--- Listed entries Enclosed Below ---

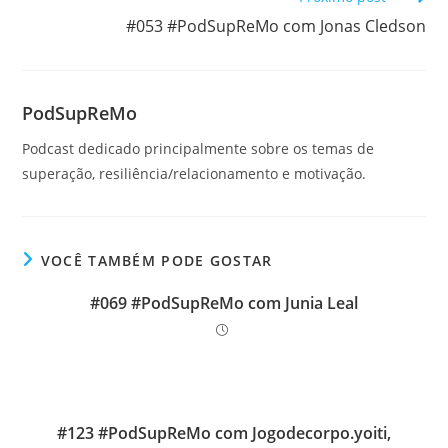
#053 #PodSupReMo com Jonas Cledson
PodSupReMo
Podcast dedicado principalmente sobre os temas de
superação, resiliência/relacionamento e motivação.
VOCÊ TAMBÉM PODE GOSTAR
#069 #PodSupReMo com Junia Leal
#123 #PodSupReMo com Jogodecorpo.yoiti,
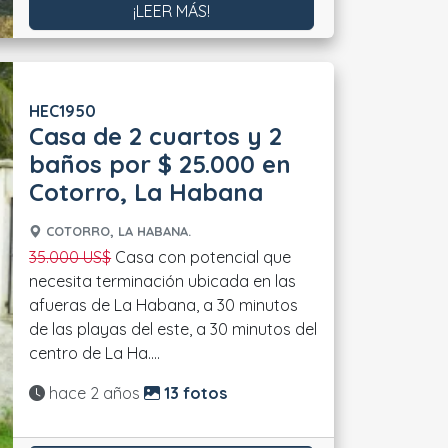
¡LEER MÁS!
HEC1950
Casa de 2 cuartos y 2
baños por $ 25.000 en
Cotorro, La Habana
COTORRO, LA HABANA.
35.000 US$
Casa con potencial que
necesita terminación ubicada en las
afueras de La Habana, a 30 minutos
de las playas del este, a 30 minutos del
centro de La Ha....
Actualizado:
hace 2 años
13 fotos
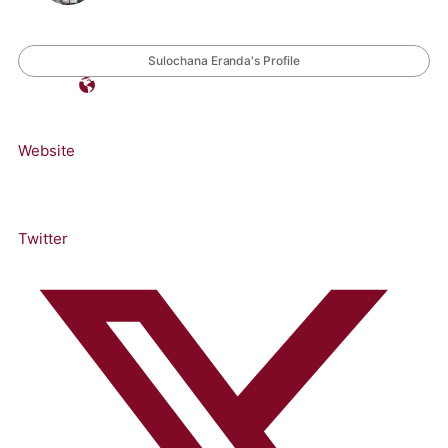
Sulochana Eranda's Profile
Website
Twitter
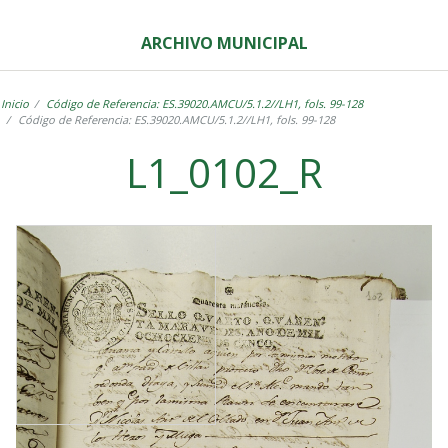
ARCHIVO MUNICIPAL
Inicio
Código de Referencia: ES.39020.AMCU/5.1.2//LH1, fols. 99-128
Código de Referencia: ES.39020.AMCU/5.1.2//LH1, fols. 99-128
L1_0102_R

--- End of Enclosed Listed entries ---
--- Listed entries Enclosed Below ---

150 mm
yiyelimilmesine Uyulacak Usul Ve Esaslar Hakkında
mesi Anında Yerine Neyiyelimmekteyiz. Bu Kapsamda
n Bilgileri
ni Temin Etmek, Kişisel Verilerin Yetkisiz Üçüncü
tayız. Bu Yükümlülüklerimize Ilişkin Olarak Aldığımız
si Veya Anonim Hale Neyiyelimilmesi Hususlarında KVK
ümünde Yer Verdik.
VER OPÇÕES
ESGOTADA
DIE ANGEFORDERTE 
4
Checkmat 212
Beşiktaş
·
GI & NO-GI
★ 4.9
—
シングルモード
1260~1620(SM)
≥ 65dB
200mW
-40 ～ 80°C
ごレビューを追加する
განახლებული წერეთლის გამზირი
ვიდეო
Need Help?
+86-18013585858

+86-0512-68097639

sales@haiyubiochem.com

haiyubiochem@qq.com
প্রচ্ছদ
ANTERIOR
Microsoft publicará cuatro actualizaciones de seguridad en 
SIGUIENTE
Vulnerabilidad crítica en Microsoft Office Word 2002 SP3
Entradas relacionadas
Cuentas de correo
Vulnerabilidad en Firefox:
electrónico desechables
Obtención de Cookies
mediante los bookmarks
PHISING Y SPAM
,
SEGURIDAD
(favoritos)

--- End of Enclosed Listed entries ---

● **Exercise brief**
On how many lines of the data does the word "Microsoft" appear? Only the number is wanted.

● **Answer to this exercise**
2